The paradoxical worsening or augmentation of RLS symptoms caused by dopaminergic treatment remains the biggest significant reason for discontinuing or decreasing the dose of these medications and attempting other types of treatment. To date, with the exception of tramadol, which has catecholaminergic activity,92,93 there have been no drugs in the other classes used to treat RLS implicated in causing augmentation. Augmentation manifests with earlier onset of RLS in the evening or afternoon than was the case before starting treatment. In addition, other indications of RLS augmentation include shorter period of rest required to provoke the RLS symptoms, more intense expression of symptoms when they occur, decreased duration of benefit from the medication and RLS symptoms spreading to other body parts (e.g., arms).13,94 Clinical criteria for defining augmentation were established at a 2006 workshop of the International RLS Study Group workshop and require either (1) a paradoxical response to medication (greater benefit with smaller dose) or (2) either (a) a 4-hour advance in the usual time of onset of RLS symptoms or (b) a 2-hour advance and at least one of four other features including: decreased duration of rest provoking RLS symptoms, decreased duration of medication benefit, spreading of symptoms to other body parts, or greater severity of symptoms including PLM commencing during waking or becoming more severe95. But at the heart of the clinical presentation is a sense by the patient or the physician that the disease is progressing: there is a worsening of symptoms. This may be seen following months or years of sustained improvements in RLS at the same dose of medication.

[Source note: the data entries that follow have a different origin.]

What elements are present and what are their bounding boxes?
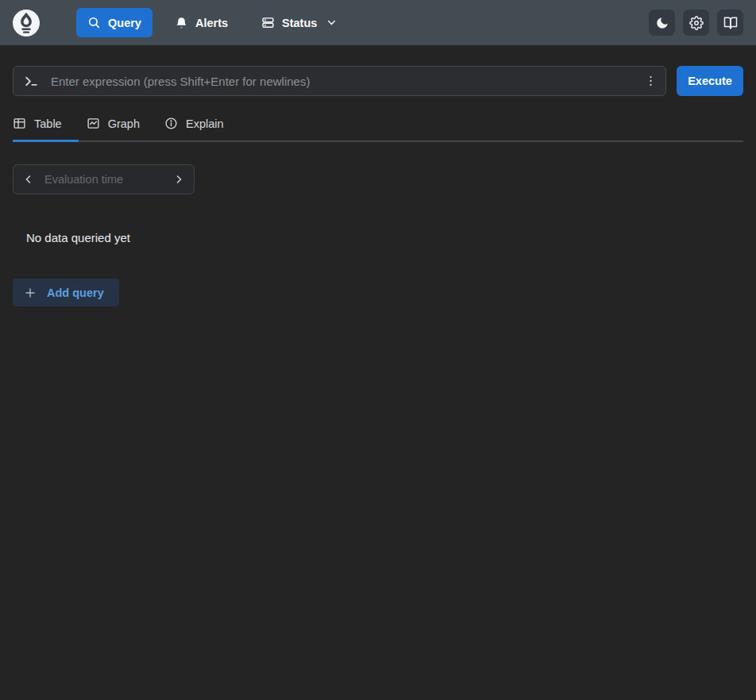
navbar: Query Alerts Status	[0, 0, 756, 45]
expression-input[interactable]	[49, 74, 640, 89]
info-icon	[164, 117, 178, 130]
evaluation-time-next-button[interactable]	[168, 168, 190, 190]
execute-button[interactable]: Execute	[677, 66, 743, 96]
tab-graph-label: Graph	[108, 117, 140, 130]
table-icon	[13, 117, 26, 130]
server-icon	[261, 16, 275, 29]
bell-icon	[175, 16, 188, 29]
search-icon	[87, 16, 101, 29]
add-query-button[interactable]: Add query	[13, 279, 119, 306]
evaluation-time-input[interactable]	[43, 172, 164, 187]
terminal-prompt-icon	[24, 74, 39, 89]
nav-status-label: Status	[282, 17, 317, 29]
query-editor-row: Execute	[13, 66, 743, 96]
tab-table[interactable]: Table	[13, 113, 79, 140]
nav-alerts[interactable]: Alerts	[164, 8, 239, 37]
nav-alerts-label: Alerts	[195, 17, 228, 29]
kebab-icon	[644, 73, 658, 89]
expression-input-wrap[interactable]	[13, 66, 666, 96]
settings-button[interactable]	[683, 10, 709, 36]
tab-table-label: Table	[34, 117, 62, 130]
graph-icon	[87, 117, 100, 130]
theme-toggle-button[interactable]	[649, 10, 675, 36]
chevron-left-icon	[23, 174, 34, 185]
book-icon	[723, 16, 738, 30]
nav-query[interactable]: Query	[76, 8, 152, 37]
main-content: Execute Table Graph	[0, 66, 756, 306]
navbar-actions	[649, 10, 743, 36]
tab-graph[interactable]: Graph	[87, 113, 156, 140]
main-nav: Query Alerts Status	[76, 8, 348, 37]
chevron-right-icon	[173, 174, 184, 185]
query-options-button[interactable]	[640, 69, 661, 93]
chevron-down-icon	[326, 17, 337, 28]
prometheus-logo-icon[interactable]	[13, 10, 40, 37]
nav-query-label: Query	[108, 17, 141, 29]
result-tabs: Table Graph Explain	[13, 113, 743, 142]
documentation-button[interactable]	[717, 10, 743, 36]
tab-explain[interactable]: Explain	[164, 113, 241, 140]
moon-icon	[655, 16, 669, 30]
plus-icon	[24, 287, 37, 299]
table-panel: No data queried yet Add query	[13, 164, 743, 306]
evaluation-time-prev-button[interactable]	[17, 168, 40, 190]
gear-icon	[689, 16, 704, 30]
empty-state-message: No data queried yet	[26, 231, 743, 244]
nav-status[interactable]: Status	[250, 8, 348, 37]
tab-explain-label: Explain	[186, 117, 224, 130]
evaluation-time-picker[interactable]	[13, 164, 195, 194]
add-query-label: Add query	[47, 287, 104, 299]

Augmentation has been reported for levodopa and all dopamine agonists evaluated in reason-ably large longer duration studies at rates ranging from 9% to 80%. A study of 83 patients treated with a variety of dopamine agonists (including 52 with pramipexole) found a high overall augmentation rate of 48% over a mean follow-up of 39 months.61 Family history of RLS and an absence of peripheral neuropathy predicted the development of augmentation. In contrast, a study of 60 patients using pramipexole for at least 6 months found an augmentation rate of only 8%.58 The discrepancy from the other studies is most probably due to the shorter duration of follow-up, as augmentation continues to develop for at least 2 years after starting the drug.62 In a 30-week double-blind study of cabergoline (2 to 3 mg/day) compared with L-Dopa (200 to 300 mg/day), 4% of the cabergoline and 10% of the L-Dopa group dropped out due to augmentation.11 But there is also difficulty operationally defining augmentation and differentiating tolerable augmentation from severe augmentation that requires discontinuation of the provocative medication; this difficulty may result in variability in reporting the incidence of augmentation from study to study.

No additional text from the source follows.